Objective: Polyethylene oxide (PEO) composed of 10 wt% ammonium bifluoride
(NH4HF2) exhibited higher conductivity of 5.96x10-6 S/cm as compared to other concentrations
of salt at room temperature. The effect of additives, i.e., nano-sized fumed silica concentration
as nanofiller and propylene carbonate (PC) concentration as plasticizer on electrical, structural,
as well as mechanical property studies of polymer electrolytes has been studied.

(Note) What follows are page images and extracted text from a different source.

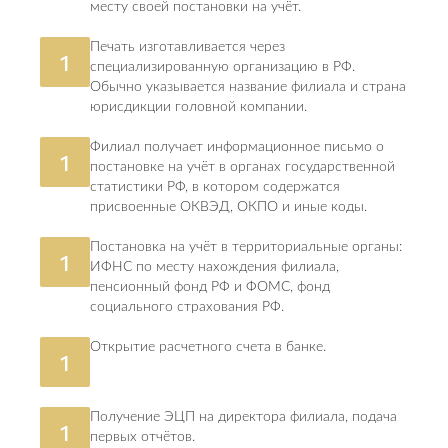
месту своей постановки на учёт.
Печать изготавливается через
1
специализированную организацию в РФ.
Обычно указывается название филиала и страна
юрисдикции головной компании.
Филиал получает информационное письмо о
1
постановке на учёт в органах государственной
статистики РФ, в котором содержатся
присвоенные ОКВЭД, ОКПО и иные коды.
Постановка на учёт в территориальные органы:
1
ИФНС по месту нахождения филиала,
пенсионный фонд РФ и ФОМС, фонд
социального страхования РФ.
Открытие расчетного счета в банке.
1
Получение ЭЦП на директора филиала, подача
1
первых отчётов.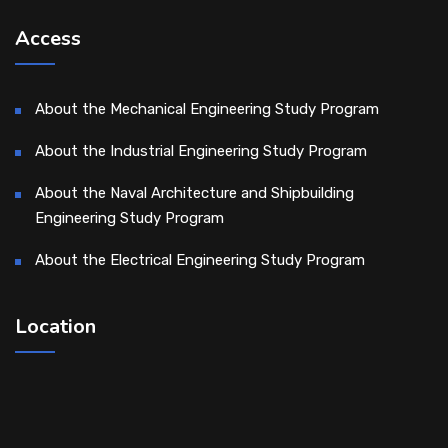
Access
About the Mechanical Engineering Study Program
About the Industrial Engineering Study Program
About the Naval Architecture and Shipbuilding
Engineering Study Program
About the Electrical Engineering Study Program
Location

Methods: The ionic conductivity, as well as dielectric studies of polymer electrolytes consisting
of polyethylene oxide and different (x wt%) ammonium bifluoride (x=1, 2.5, 5, 10
and 15 wt %), have been measured using complex impedance spectroscopic technique. X-ray
diffraction (XRD) and differential scanning calorimetry/thermogravimetric analysis (DSC/
TGA) studies have been conducted to observe the effect of additives on crystalline phase,
crystallite size, melting temperature and weight loss of different polymer electrolytes. The
effect of additives on the mechanical properties (tensile strength, modulus of elasticity and %
elongation at break) of different polymer electrolytes has also been studied by Universal
Testing Machine (UTM).
Results: The maximum conductivity achieved was 1.55× 10-4 S/cm in case of plasticized
nanocomposite polymer electrolytes with the simultaneous presence of 3 wt% fumed silica
and 0.3 ml propylene carbonate. The variation of ionic conductivity at different temperatures
and activation energy values of different polymer electrolytes were also measured and observed
in good correlation.
Conclusion: The observed enhancement in the ionic conductivity of polymer electrolytes
with additives is due to an increase in carrier concentration, amorphous content, chain flexibility,
as well as the formation of more conducting pathways. Hence, this new approach led
to the development of plasticized nanocomposite polymer electrolytes with high ionic conductivity
and improved structural and mechanical properties.